A Young Liberal Feminist’s Post-election Message to Her Peers
I stopped checking after 9:00 pm. It was around 5:00 pm, however, when I knew. A sense of foreboding had crept over me. When I finally woke up the following morning, I had no expectation of being surprised. I did not feel disappointed, but rather, empty. Something about the results seemed all too inevitable.
Nothing felt real. Donald Trump was just elected president. My mind had been frantically flitting about for months, imagining the apocalyptic scenarios that would ensue if Trump won the presidency. I asked myself, What will become of abortion? What about transgender rights? Who will care about our climate? Will gun laws ever pass? At the same time, I nourished a gentle hope, telling myself that she had a chance. I even fed myself a fantasy of my unbreakable resilience if he became president again, telling myself that I would fight back.
When he won, all my thoughts ceased. A crushing sense of doom shattered my optimism as my shame labeled my previous hopes as utter naivety. Yet, I did not swiftly succumb to a torrent of anxious pessimisms. Instead, I was simply unable to comprehend the reality that lay before me.
Over the next few days, I slowly returned to the frightful futures that seemed all that much closer to reality. There will be no one to check his power, I thought. There will be no one to protect our rights. With these concerns festering in my consciousness, I received the assignment to write this blog post. At first, I didn’t know where to start. But then, I understood that this is exactly what I needed.
I began a deep dive into the depths of JWA archives and stumbled upon Charlotte Charlaque. According to her encyclopedia entry, born in 1892, Charlaque “was a German-American, actress, translator, teacher, singer, dancer, violinist, and receptionist at Magnus Hirschfeld’s Institute of Sexual Science in Berlin.” She also happened to be one of the first transgender women to receive gender-affirming care—and she was Jewish. Throughout her life, she was an active participant and social servant in the multitude of thriving queer communities that she was a part of.
Despite the rise of the Nazi party, Charlaque received gender-affirming surgery in the early 1930s. In 1933, the Nazis destroyed the Institute and its vast resources for queer people.
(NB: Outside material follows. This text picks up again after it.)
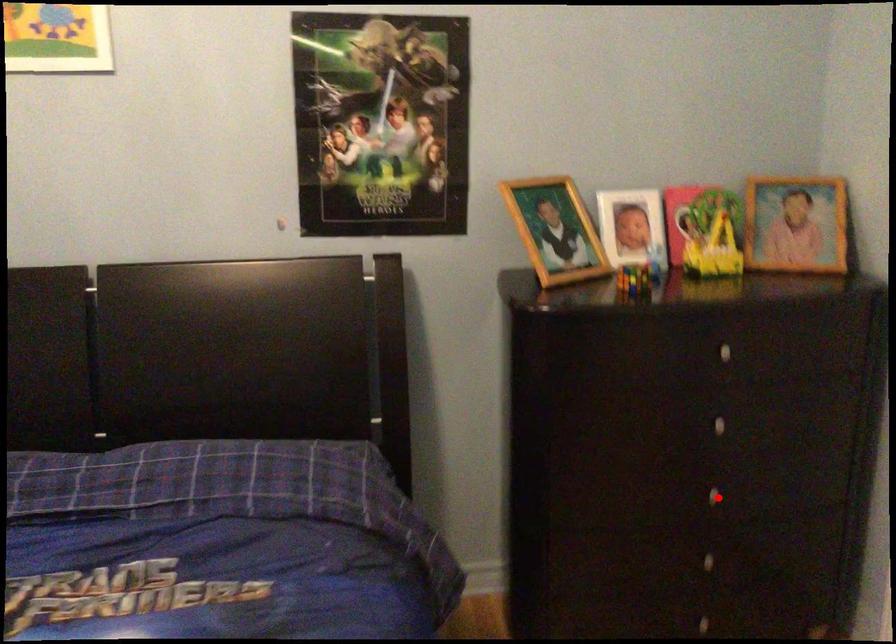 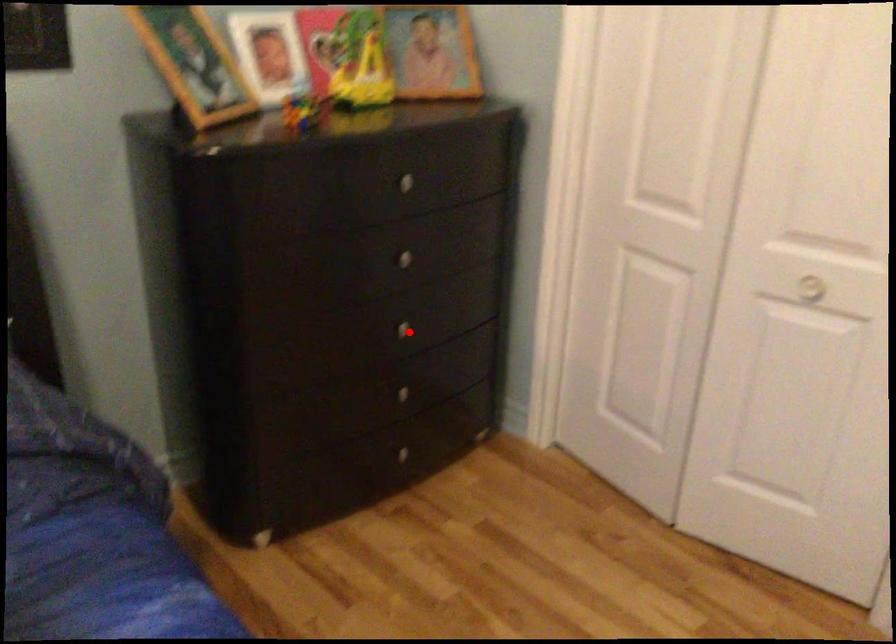 I am providing you with two images of the same scene from different viewpoints. A red point is marked on the first image and another point is marked on the second image. Is the red point in image1 aligned with the point shown in image2?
Before moving back to New York in 1942, Charlaque bounced around Europe, trying to escape the Nazis while she hid her dual queer and Jewish identities. At the same time, Charlaque continued to be an active member of the Jewish community as she tutored Jewish refugees in various languages. Charlaque also sustained correspondence with her lover, Toni Ebel, who was transgender as well.
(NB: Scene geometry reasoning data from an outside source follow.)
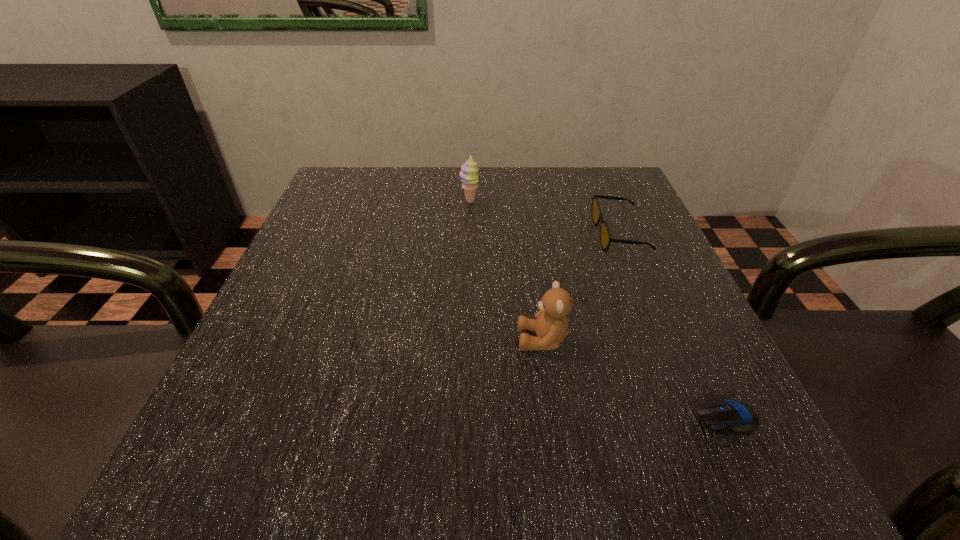 This screenshot has width=960, height=540. What are the coordinates of `object that is at the near edge` in the screenshot? It's located at (718, 413).

Locate an element on the screen. Image resolution: width=960 pixels, height=540 pixels. sunglasses located at the right edge is located at coordinates (605, 236).

The height and width of the screenshot is (540, 960). Find the location of `computer mouse that is at the right edge`. computer mouse that is at the right edge is located at coordinates (718, 413).

In order to click on object present at the far right corner in this screenshot , I will do pos(605,236).

Identify the location of object present at the near right corner. The height and width of the screenshot is (540, 960). (718, 413).

Where is `free space at the far edge of the desktop`? The image size is (960, 540). free space at the far edge of the desktop is located at coordinates (505, 166).

The image size is (960, 540). I want to click on vacant area at the near edge, so click(607, 495).

The image size is (960, 540). I want to click on vacant space at the left edge, so click(281, 307).

In the image, there is a desktop. At what (x,y) coordinates should I click in order to perform the action: click on vacant space at the right edge. Please return your answer as a coordinate pair (x, y). This screenshot has width=960, height=540. Looking at the image, I should click on (620, 287).

In the image, there is a desktop. Find the location of `vacant space at the far left corner`. vacant space at the far left corner is located at coordinates tap(336, 199). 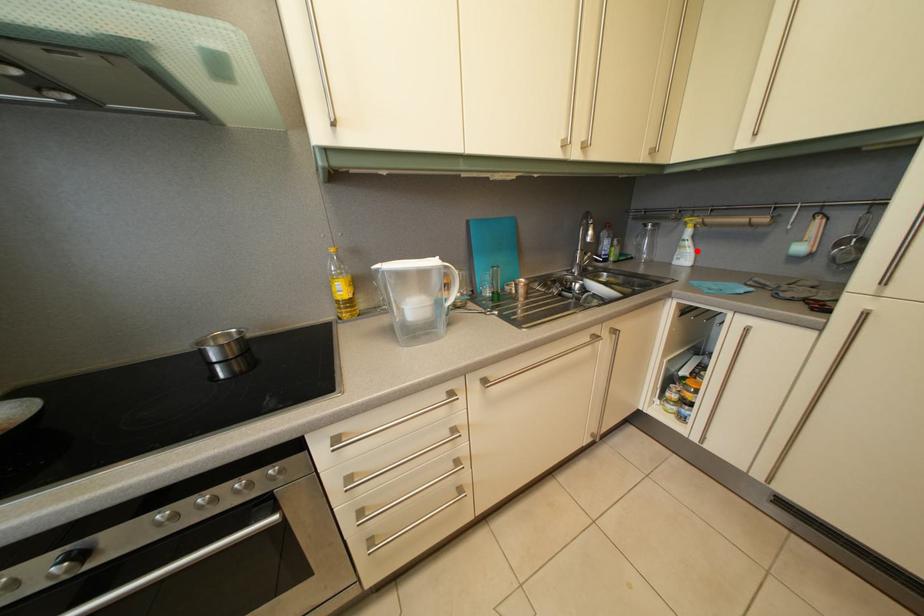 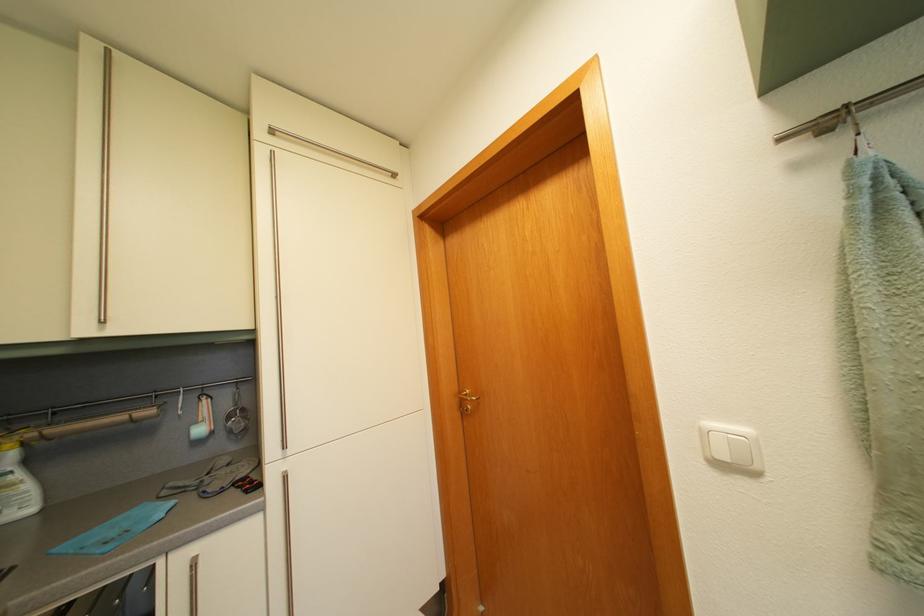 Locate, in the second image, the point that corresponds to the highlighted location in the first image.

(26, 484)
Charlaque lived through perhaps one of the most horrific periods in world history as a Jew AND as a transgender woman, AND she survived. Though her identities subjected her to unthinkable oppression, she continued to teach, serve, and love her people as herself.
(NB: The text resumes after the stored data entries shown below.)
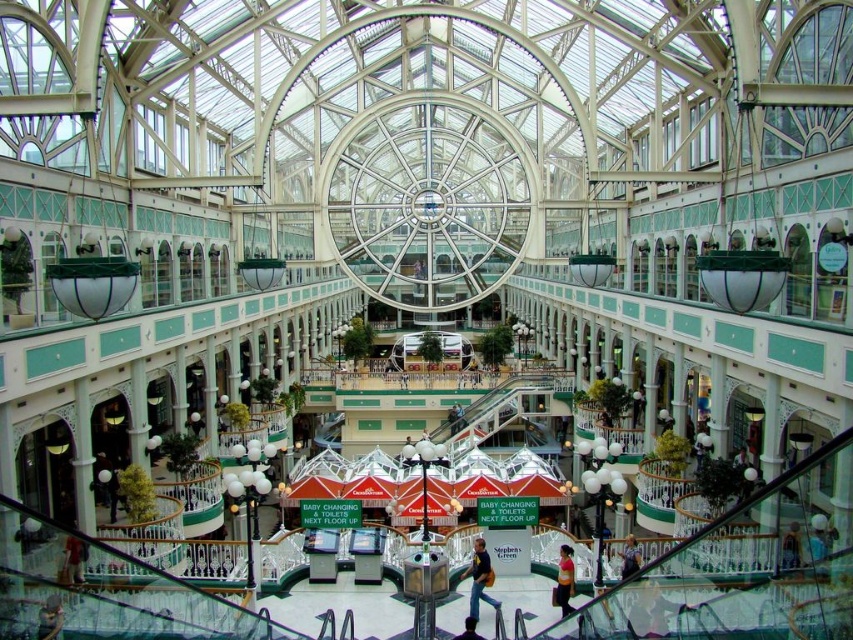 You are a customer in the mall and want to buy the matte pink shirt at center. You are standing 69.86 meters away from it. Is the shirt within your reach?

The matte pink shirt at center is 69.86 meters away from you, so it is too far to reach. Please approach closer.

You are a customer looking for the exit sign in a mall. You see jeans at center and blue denim jeans at lower center. Which jeans are closer to you?

The jeans at center is closer to you because it is in front of the blue denim jeans at lower center. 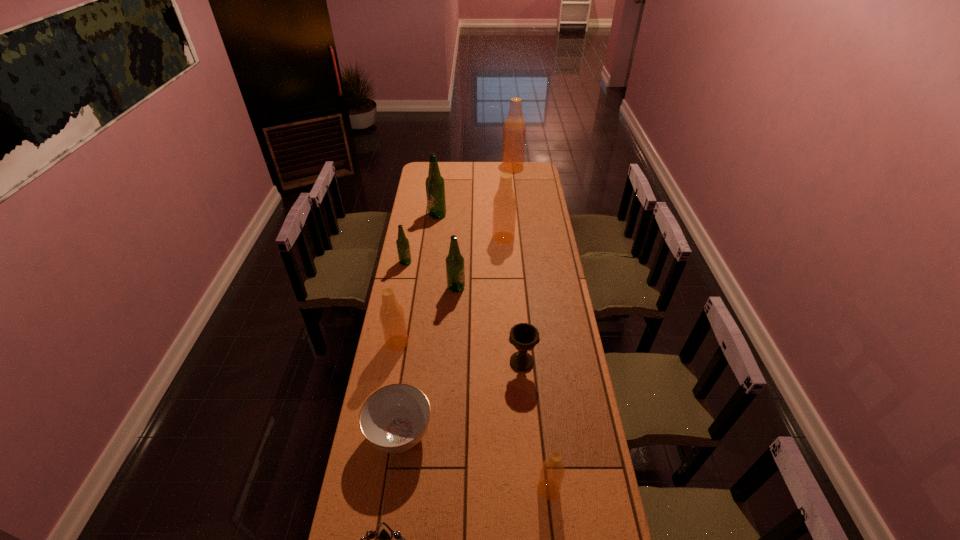 Identify the location of vacant position located 0.180m on the front of the third farthest beer bottle. (505, 267).

What are the coordinates of `vacant space situated 0.210m on the label of the sixth nearest object` in the screenshot? It's located at (510, 288).

What are the coordinates of `vacant region located on the right of the third biggest tan beer bottle` in the screenshot? It's located at (476, 343).

This screenshot has width=960, height=540. I want to click on free space located 0.240m on the label of the leftmost green beer bottle, so click(x=460, y=262).

At what (x,y) coordinates should I click in order to perform the action: click on vacant space located 0.090m on the back of the nearest beer bottle. Please return your answer as a coordinate pair (x, y). The image size is (960, 540). Looking at the image, I should click on (544, 451).

Where is `vacant space located 0.080m on the left of the chalice`? vacant space located 0.080m on the left of the chalice is located at coordinates (487, 362).

Where is `free point located on the front of the ninth tallest object`? Image resolution: width=960 pixels, height=540 pixels. free point located on the front of the ninth tallest object is located at coordinates (386, 530).

You are a GUI agent. You are given a task and a screenshot of the screen. Output one action in this format:
    pyautogui.click(x=<x>, y=<y>)
    Task: Click on the object positioned at the far edge
    The height and width of the screenshot is (540, 960).
    Given the screenshot: What is the action you would take?
    pyautogui.click(x=514, y=130)

Locate an element on the screen. chinaware present at the left edge is located at coordinates (393, 419).

Locate an element on the screen. Image resolution: width=960 pixels, height=540 pixels. object that is at the far right corner is located at coordinates (514, 130). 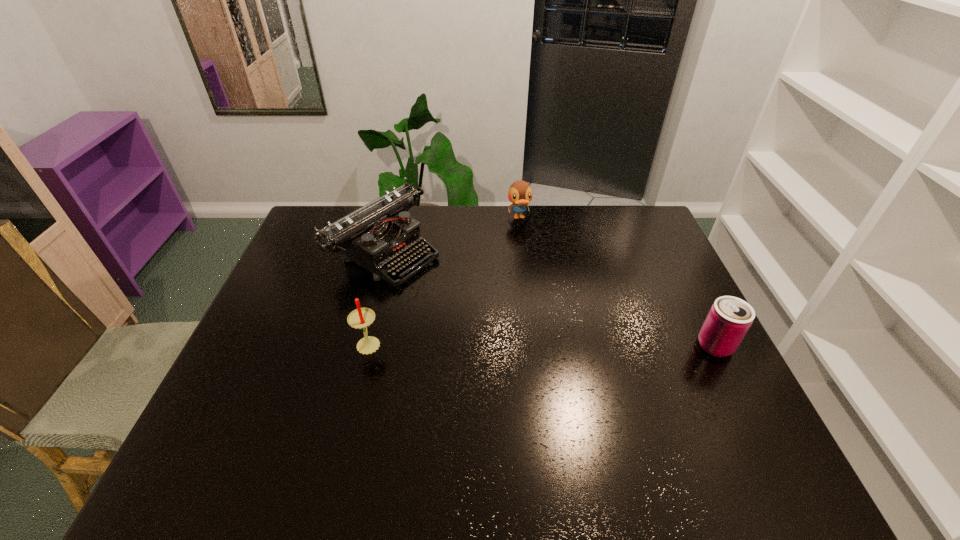 Find the location of a particular element. This screenshot has height=540, width=960. vacant space located on the keyboard of the typewriter is located at coordinates (503, 318).

Identify the location of vacant area situated on the keyboard of the typewriter. This screenshot has height=540, width=960. click(440, 283).

You are a GUI agent. You are given a task and a screenshot of the screen. Output one action in this format:
    pyautogui.click(x=<x>, y=<y>)
    Task: Click on the duck at the far edge
    
    Given the screenshot: What is the action you would take?
    pyautogui.click(x=520, y=194)

Identify the location of typewriter positioned at the far edge. The width and height of the screenshot is (960, 540). (379, 235).

Locate an element on the screen. object at the left edge is located at coordinates (379, 235).

This screenshot has height=540, width=960. Find the location of `object that is at the right edge`. object that is at the right edge is located at coordinates (729, 319).

Where is `object present at the far left corner`? object present at the far left corner is located at coordinates (379, 235).

In the image, there is a desktop. Where is `vacant space at the far edge`? This screenshot has width=960, height=540. vacant space at the far edge is located at coordinates (473, 235).

The height and width of the screenshot is (540, 960). Identify the location of vacant area at the left edge of the desktop. (284, 274).

Where is `free space at the right edge`? The width and height of the screenshot is (960, 540). free space at the right edge is located at coordinates (712, 393). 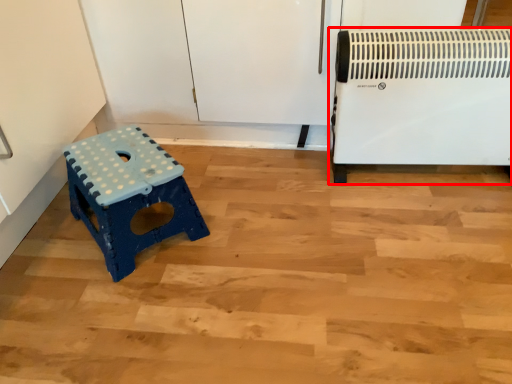 Question: From the image's perspective, what is the correct spatial positioning of home appliance (annotated by the red box) in reference to furniture?

Choices:
 (A) below
 (B) above

Answer: (B)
Right now, a Trump presidency seems rather distant. I continue to think about the ways in which my life—as someone who lives in a blue state in relative comfort with a lovely family—may or may not be affected. I am a woman. I am Jewish. I am queer. I fear for my own future and rights as well as the future and rights of my friends and family. Will I and all the women I know and love always have access to a safe abortion? Will my beloved cousin ever be able to receive gender affirming care? I can’t answer these questions. At this point, it is not worth the speculation. We don’t know what the next four (plus) years have in store. However, I do know that we will keep fighting and we will keep surviving. The inspirational and triumphant story of Charlotte Charlaque is enough to convince me of this.
I also know that this effort takes work. In a 1955 article, Charlaque argued that trans people have existed across history. While it is easy to be discouraged by a lack of progress and acceptance, we must remember our obligation to carry on the fight that began long before us.
I call out to you, my community of beautiful women, Jews, and queers, and I proclaim this truth: we are real and we do exist and we have been doing this for millennia. Therefore, I beg you to defend our tried and tested tradition of unapologetic survival. As hard as it can sometimes seem, we just need to keep going.
This piece was written as part of JWA’s Rising Voices Fellowship.